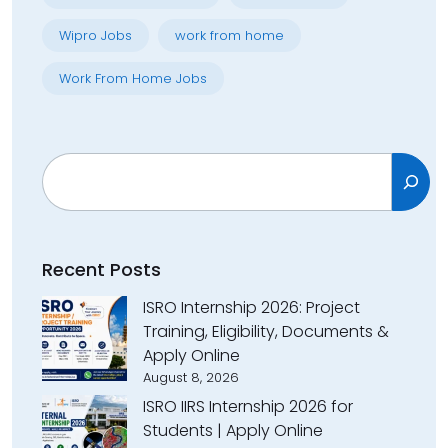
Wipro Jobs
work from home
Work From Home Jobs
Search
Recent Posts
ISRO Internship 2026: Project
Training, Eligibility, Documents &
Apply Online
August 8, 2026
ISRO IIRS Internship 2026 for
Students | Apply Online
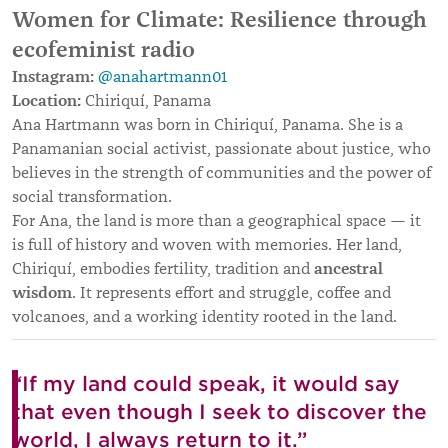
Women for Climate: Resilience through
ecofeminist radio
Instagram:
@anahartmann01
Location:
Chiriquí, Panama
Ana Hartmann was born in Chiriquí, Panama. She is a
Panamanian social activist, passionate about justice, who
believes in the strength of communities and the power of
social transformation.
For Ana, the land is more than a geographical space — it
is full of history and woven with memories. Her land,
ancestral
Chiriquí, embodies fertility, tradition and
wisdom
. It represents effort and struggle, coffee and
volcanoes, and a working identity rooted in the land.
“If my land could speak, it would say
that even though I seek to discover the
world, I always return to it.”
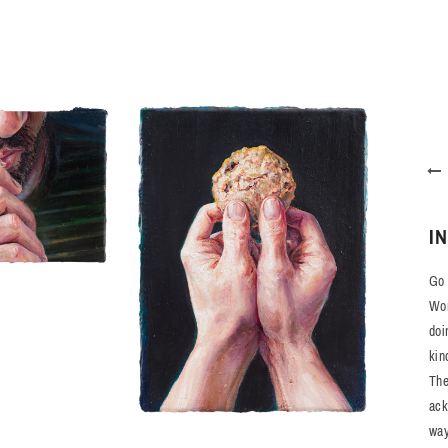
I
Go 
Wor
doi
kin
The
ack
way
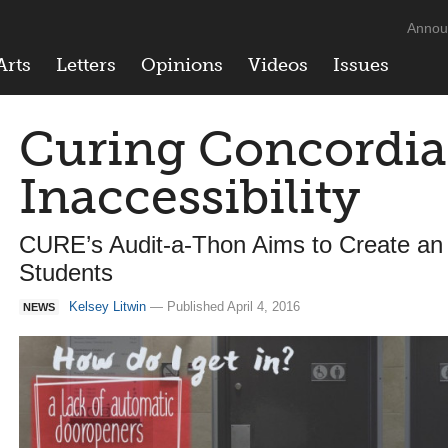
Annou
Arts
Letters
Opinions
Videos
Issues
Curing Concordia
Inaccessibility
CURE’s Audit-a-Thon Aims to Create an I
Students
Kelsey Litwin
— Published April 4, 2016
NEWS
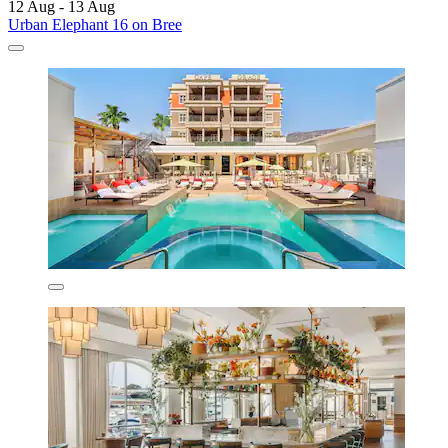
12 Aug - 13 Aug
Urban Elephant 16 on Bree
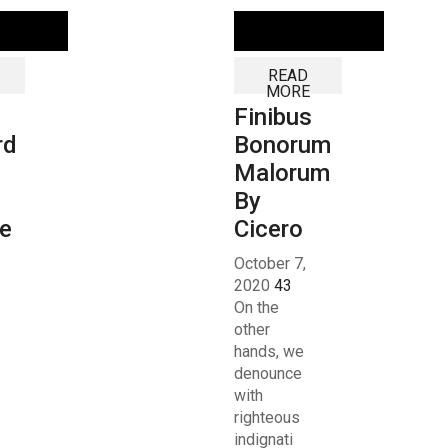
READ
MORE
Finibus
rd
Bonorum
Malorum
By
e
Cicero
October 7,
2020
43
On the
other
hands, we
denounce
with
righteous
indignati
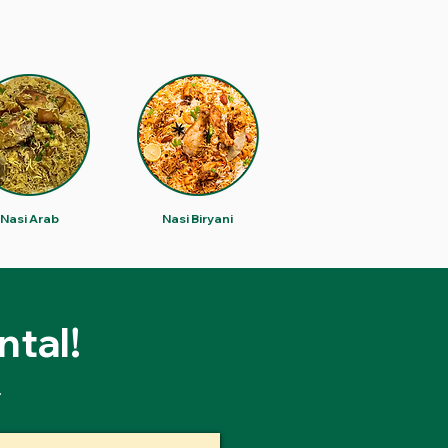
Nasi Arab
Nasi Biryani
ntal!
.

☆ ☆ ☆ ☆ ☆ ☆ ☆

▶ _What the task asks_
Every line in the records is to be retyped exactly as it stands; the pictures stay out.

▶ _Answer box_
Wipro Jobs
work from home
Work From Home Jobs
Search
Recent Posts
ISRO Internship 2026: Project
Training, Eligibility, Documents &
Apply Online
August 8, 2026
ISRO IIRS Internship 2026 for
Students | Apply Online
Women for Climate: Resilience through
ecofeminist radio
Instagram:
@anahartmann01
Location:
Chiriquí, Panama
Ana Hartmann was born in Chiriquí, Panama. She is a
Panamanian social activist, passionate about justice, who
believes in the strength of communities and the power of
social transformation.
For Ana, the land is more than a geographical space — it
is full of history and woven with memories. Her land,
ancestral
Chiriquí, embodies fertility, tradition and
wisdom
. It represents effort and struggle, coffee and
volcanoes, and a working identity rooted in the land.
“If my land could speak, it would say
that even though I seek to discover the
world, I always return to it.”
I
Go 
Wor
doi
kin
The
ack
way
Annou
Arts
Letters
Opinions
Videos
Issues
Curing Concordia
Inaccessibility
CURE’s Audit-a-Thon Aims to Create an I
Students
Kelsey Litwin
— Published April 4, 2016
NEWS
12 Aug - 13 Aug
Urban Elephant 16 on Bree
READ
MORE
Finibus
rd
Bonorum
Malorum
By
e
Cicero
October 7,
2020
43
On the
other
hands, we
denounce
with
righteous
indignati
Nasi Arab
Nasi Biryani
ntal!
.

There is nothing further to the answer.